This repository offers a collection of simulation datasets from mechanical simulations of metamaterials. Jupyter notbooks demonstrate how the datasets can be loaded.
Maintainer: Dominik Klein email
Contributors:
- Mauricio Fernández (Website, GitHub, Google Scholar)
- Mostafa Jamshidian (Google Scholar)
- Oliver Weeger (Website, Google Scholar)
- Huy Do
- Dominik Klein
The following Jupyter notebooks and readme files illustrate the provided datasets.
- Data on the effective constitutive behavior of soft 3D beam-lattice metamaterials
- This dataset was used in the work "Anisotropic hyperelastic material models for finite deformations combining material theory and data-driven approaches with application to cubic lattice metamaterials" by M. Fernández, M. Jamshidian, T. Böhlke, K. Kersting and O. Weeger. Comput Mech (2020) DOI 10.1007/s00466-020-01954-7.
- Data on the multiscale simulation of graded knitted textiles
- This dataset was used in the work "Nonlinear isogeometric multiscale simulation for design and fabrication of functionally graded knitted textiles" by H. Do, Y.Y. Tan, N. Ramos, J. Kiendl and O. Weeger. Composites Part B: Engineering, 202, p. 108416 (2020) DOI 10.1016/j.compositesb.2020.108416.
- Data on the effective constitutive behavior of parametric soft 3D beam-lattice metamaterials
- This dataset was used in the work "Material modeling for parametric, anisotropic finite hyperelasticity based on machine learning with application in optimization of metamaterials" by M. Fernández, F. Fritzen and O. Weeger, submitted 02/2021, pre-print: DOI 10.13140/RG.2.2.21536.10242.

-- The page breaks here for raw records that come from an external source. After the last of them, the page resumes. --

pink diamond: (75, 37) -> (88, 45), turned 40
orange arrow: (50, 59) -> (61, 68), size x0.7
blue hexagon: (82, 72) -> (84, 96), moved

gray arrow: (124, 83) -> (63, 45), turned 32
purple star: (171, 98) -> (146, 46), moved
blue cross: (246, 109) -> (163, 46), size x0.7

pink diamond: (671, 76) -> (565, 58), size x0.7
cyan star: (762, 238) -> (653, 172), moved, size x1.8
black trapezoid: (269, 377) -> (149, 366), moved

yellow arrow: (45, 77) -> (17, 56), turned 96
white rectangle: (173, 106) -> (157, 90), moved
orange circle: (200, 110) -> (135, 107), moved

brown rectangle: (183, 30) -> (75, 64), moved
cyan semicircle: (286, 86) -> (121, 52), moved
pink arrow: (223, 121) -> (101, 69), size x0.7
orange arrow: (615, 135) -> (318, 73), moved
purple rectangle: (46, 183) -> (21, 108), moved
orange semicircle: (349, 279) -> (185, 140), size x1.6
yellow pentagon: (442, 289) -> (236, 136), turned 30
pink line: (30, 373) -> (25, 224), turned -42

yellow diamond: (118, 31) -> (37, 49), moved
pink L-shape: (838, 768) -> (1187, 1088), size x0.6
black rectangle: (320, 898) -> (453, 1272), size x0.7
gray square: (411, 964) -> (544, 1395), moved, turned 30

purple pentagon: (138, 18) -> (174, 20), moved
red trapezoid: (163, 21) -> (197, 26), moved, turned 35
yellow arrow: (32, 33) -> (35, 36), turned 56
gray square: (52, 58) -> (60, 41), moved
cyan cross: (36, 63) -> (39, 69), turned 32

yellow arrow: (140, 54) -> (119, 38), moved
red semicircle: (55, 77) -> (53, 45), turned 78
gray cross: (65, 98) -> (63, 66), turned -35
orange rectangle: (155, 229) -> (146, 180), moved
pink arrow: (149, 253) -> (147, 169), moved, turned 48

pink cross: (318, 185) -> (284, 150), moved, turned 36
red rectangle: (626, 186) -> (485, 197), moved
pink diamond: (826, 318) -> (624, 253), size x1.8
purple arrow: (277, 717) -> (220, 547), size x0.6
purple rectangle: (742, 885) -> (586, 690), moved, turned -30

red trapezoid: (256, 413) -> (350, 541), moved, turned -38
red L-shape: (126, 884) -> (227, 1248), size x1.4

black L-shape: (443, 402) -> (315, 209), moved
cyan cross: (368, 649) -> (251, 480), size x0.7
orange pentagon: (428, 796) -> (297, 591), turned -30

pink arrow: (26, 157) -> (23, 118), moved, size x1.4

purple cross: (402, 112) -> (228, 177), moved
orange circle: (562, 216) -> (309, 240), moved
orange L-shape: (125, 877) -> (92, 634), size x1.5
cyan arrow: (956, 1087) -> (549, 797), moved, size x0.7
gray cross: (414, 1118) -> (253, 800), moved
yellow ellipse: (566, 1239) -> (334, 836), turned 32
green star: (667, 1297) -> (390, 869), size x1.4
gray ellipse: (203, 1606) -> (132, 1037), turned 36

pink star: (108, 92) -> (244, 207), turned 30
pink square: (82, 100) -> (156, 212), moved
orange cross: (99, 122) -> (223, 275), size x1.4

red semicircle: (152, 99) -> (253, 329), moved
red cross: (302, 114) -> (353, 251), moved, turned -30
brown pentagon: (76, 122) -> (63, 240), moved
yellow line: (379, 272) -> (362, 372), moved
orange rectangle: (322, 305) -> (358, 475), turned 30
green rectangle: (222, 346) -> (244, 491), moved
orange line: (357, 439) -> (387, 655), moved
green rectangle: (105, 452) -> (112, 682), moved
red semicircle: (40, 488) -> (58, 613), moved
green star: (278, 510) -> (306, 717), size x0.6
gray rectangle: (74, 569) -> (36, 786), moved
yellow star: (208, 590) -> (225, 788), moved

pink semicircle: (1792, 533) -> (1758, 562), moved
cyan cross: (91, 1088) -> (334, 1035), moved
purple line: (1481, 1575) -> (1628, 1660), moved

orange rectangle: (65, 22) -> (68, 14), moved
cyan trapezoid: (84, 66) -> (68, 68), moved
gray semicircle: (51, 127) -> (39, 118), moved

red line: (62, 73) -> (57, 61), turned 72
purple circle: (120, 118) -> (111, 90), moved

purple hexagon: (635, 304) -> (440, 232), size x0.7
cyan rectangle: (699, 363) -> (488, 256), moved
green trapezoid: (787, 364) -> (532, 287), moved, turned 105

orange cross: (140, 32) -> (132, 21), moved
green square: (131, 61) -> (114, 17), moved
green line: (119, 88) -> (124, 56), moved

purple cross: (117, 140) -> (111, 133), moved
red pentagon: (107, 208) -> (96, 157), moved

- Data for second-gradient linear elastic homogenization of 3D beam lattices
- This dataset was used in the work "Numerical homogenization of second gradient, linear elastic constitutive models for cubic 3D beam-lattice metamaterials" by O. Weeger. International Journal of Solids and Structures, 224, p. 111037 (2021), DOI 10.1016/j.ijsolstr.2021.03.024.
- Data for the stochastic homogenization and ANN-based nonlinear multiscale simulation of a BCC lattice
- This dataset was used in the work "Nonlinear multiscale simulation of elastic beam lattices with anisotropic homogenized constitutive models based on artificial neural networks" by T. Gärtner, M. Fernández, and O. Weeger, submitted 03/2021, pre-print: DOI 10.13140/RG.2.2.18450.17604.
- Polyconvex constitutive models with neural networks for beam-lattice metamaterials
- These neural networks were used in the work "Polyconvex anisotropic hyperelasticity with neural networks" by D. K. Klein, M. Fernández, R. J. Martin, P. Neff and O. Weeger, accepted in the Journal of the Mechanics and Physics of Solids, DOI: 10.1016/j.jmps.2021.104703, see also arxiv.org/abs/2106.14623.
- Finite electro-elasticity with physics-augmented neural networks
- These neural networks were used in the work "Finite electro-elasticity with physics-augmented neural networks" by D. K. Klein, R. Ortigosa, J. Martínez-Frutos and O. Weeger, accepted in Computer Methods in Applied Mechanics and Engineering, DOI: 10.1016/j.cma.2022.115501, see also arxiv.org/abs/2206.05139.
This work is licensed under a Creative Commons Attribution 4.0 International License.